O professor de Direito da Universidade Federal de Mato Grosso (UFMT), Giovane Santin, argumenta que o sentimento de impunidade não pode vir acompanhado da retirada de direitos. O que a população deve pedir, segundo ele, é que todos tenham acesso aos mesmos direitos que Silval teve.
“Que se estenda o direito daqueles que não possuem recursos, mas não se abrande o direito daqueles que não possuem. O certo não é restringir o direito das classes sociais mais abastadas e sim ampliar os direitos daqueles que não possuem”, afirma Santin.
‘Tinha que sentir na pele o que fez’
Difícil é convencer o povo, que convive diariamente – e de maneira trágica – com as rastros da corrupção. Para muitos, o valor de R$ 70 milhões a ser ressarcido não cobre o dano indireto causado na vida da população. A camareira Lúcia Helena dos Santos, 45 anos, lembra que a mãe, de 68 anos, morreu no Pronto-Socorro de Cuiabá, por falta de Unidade de Terapia Intensiva (UTI), o que ela considera efeito indireto da corrupção.
“Ele tem que ficar preso. Tinha que ser condenado e cumprir os 20 anos de pena na cadeia mesmo”, reclama. “Até hoje a gente vive acuado pela corrupção, minha mãe morreu e não podemos fazer nada. Não podemos acusar porque não temos como provar, mas é resultado sim do que foi feito. Se este dinheiro tivesse sido usado na saúde, talvez minha mãe ainda estivesse viva”.
Auxiliar administrativo Igor Bruno, 24 anos, acha que Silval deveria “sentir na pele” o que causou à sociedade. O que, segundo Igor, não ocorreu com a punição atual.

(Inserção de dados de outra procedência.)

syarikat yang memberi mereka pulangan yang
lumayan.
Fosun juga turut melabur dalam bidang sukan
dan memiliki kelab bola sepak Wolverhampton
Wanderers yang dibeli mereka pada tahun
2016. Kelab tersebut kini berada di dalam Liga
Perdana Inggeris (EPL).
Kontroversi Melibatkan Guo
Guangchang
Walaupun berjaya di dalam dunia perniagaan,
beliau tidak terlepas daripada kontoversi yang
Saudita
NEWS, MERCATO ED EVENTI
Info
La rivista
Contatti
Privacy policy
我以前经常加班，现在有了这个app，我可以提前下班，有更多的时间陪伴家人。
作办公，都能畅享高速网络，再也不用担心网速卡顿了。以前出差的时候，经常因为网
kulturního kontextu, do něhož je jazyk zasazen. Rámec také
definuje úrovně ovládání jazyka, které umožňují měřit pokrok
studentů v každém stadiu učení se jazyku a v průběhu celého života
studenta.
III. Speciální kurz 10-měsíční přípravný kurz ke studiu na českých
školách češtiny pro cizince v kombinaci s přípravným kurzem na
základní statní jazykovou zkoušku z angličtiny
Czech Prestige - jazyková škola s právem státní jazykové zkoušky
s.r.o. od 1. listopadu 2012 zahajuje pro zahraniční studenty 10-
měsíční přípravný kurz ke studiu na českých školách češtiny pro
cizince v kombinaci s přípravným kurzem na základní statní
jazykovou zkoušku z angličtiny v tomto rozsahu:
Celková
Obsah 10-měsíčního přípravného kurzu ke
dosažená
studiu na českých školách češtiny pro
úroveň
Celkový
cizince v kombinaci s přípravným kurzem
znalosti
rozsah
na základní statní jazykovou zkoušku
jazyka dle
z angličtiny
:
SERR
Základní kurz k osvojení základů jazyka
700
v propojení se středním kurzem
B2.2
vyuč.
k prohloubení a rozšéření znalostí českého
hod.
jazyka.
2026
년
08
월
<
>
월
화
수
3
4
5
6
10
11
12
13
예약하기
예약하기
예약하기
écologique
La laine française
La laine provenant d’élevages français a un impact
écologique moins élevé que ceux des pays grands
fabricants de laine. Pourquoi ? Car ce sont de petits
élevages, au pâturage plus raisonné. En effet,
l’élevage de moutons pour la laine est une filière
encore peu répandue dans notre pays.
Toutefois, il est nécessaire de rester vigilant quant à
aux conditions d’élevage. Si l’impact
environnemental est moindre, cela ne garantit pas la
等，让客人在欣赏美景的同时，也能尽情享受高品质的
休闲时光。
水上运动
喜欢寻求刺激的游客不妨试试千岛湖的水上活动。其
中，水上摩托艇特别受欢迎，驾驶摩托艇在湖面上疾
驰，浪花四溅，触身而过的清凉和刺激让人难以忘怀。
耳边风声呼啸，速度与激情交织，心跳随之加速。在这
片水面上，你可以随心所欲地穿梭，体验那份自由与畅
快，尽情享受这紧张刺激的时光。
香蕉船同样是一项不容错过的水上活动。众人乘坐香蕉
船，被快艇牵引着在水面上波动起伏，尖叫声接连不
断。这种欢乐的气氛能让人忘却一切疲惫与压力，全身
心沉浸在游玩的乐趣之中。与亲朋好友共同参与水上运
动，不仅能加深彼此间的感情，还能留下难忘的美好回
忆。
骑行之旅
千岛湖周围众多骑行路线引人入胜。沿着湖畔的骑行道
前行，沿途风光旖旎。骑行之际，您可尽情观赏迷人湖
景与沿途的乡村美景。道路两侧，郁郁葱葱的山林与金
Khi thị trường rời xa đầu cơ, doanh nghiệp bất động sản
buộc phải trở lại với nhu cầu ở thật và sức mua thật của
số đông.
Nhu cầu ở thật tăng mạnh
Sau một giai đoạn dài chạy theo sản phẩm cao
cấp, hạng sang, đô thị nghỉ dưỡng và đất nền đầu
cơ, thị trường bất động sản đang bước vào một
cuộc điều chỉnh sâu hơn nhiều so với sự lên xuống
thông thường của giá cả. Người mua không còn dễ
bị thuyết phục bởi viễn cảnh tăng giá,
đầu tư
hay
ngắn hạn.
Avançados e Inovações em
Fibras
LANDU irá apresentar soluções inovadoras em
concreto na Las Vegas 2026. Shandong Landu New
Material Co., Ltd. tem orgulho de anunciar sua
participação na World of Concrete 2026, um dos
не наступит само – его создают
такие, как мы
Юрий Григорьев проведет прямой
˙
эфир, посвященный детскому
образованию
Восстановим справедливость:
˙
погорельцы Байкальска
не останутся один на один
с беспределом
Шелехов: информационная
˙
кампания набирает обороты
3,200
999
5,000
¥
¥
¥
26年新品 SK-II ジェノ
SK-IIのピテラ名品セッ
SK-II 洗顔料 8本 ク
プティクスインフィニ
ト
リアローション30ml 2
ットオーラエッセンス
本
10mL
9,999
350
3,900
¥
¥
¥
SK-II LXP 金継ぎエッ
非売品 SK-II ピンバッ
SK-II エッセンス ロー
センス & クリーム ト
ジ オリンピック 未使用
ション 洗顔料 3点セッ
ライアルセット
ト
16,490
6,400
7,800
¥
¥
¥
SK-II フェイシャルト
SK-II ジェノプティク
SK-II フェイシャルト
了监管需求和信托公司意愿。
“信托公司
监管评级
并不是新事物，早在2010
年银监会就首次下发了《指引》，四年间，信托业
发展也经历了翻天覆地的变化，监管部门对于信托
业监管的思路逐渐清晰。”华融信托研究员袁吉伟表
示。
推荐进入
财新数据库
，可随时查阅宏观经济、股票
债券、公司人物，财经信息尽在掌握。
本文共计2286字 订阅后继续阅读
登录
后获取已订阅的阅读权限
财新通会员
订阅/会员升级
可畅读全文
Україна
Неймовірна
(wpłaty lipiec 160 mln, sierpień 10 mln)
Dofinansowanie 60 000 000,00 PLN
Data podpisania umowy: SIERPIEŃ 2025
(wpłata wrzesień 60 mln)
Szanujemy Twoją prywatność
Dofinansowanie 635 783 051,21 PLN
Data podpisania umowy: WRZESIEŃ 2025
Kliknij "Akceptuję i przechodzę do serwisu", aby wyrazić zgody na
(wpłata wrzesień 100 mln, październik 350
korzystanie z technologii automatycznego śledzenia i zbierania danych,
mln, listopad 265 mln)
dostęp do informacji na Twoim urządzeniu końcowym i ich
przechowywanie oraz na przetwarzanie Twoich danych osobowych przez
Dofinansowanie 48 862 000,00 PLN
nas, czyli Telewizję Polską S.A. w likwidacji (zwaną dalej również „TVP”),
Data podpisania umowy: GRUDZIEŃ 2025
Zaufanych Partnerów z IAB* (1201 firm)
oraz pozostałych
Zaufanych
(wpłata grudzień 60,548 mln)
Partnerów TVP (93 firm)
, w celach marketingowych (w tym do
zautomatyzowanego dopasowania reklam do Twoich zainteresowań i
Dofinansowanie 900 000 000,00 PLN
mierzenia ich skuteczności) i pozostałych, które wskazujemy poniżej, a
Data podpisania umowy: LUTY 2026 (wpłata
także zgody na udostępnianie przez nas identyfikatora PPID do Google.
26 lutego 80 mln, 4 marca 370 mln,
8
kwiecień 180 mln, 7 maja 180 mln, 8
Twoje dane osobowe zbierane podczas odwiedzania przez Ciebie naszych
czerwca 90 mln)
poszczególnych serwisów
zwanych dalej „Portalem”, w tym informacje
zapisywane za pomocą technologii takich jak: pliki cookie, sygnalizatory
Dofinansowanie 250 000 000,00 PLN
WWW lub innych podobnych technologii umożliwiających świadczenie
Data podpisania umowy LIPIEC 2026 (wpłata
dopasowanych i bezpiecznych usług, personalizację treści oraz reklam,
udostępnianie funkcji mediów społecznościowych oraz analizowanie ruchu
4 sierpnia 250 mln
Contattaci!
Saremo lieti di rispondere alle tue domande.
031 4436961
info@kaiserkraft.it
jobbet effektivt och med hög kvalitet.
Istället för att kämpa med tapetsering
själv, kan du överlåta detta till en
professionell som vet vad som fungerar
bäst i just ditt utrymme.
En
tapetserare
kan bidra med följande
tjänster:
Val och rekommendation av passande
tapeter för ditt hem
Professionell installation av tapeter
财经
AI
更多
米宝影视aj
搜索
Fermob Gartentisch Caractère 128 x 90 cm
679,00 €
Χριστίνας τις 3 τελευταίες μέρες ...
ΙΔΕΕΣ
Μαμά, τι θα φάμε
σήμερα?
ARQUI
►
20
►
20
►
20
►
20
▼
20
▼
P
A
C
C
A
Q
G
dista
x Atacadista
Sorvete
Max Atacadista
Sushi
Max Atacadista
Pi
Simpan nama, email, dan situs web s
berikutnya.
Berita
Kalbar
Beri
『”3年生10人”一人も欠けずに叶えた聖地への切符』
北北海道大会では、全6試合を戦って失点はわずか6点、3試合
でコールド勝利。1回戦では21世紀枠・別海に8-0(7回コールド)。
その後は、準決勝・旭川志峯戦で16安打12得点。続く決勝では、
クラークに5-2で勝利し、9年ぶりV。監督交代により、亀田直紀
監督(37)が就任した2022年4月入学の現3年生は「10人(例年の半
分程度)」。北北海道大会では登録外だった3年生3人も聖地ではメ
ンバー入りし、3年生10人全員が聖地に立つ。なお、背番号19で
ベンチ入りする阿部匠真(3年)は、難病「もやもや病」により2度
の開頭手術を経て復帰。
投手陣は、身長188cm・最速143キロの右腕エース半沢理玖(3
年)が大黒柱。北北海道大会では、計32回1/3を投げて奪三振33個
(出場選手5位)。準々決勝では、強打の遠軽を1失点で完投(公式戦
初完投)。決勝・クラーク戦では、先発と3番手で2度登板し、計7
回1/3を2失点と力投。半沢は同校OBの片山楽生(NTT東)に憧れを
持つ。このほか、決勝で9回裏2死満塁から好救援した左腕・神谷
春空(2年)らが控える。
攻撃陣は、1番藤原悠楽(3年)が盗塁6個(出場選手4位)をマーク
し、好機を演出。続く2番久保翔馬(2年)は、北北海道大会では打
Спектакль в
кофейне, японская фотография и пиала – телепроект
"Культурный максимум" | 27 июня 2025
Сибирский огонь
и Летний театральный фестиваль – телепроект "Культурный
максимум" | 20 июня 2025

Os benefícios concedidos pelo acordo, na avaliação dele, permitiram ao ex-governador uma vida tranquila e muito sossegada.
“A gente sente todos os dias o que foi causado na nossa cidade e no nosso Estado e ele (Silval) deveria sentir na pele também. Se ele tivesse investido tudo que ele roubou, fazendo coisas boas para o povo, eu tenho certeza que o resultado seria bem maior e melhor”, completa.
Outro lado
A reportagem entrou em contato com o advogado Délio Lins, da defesa de Silval Barbosa, mas ele não atendeu ligações e não respondeu mensagens.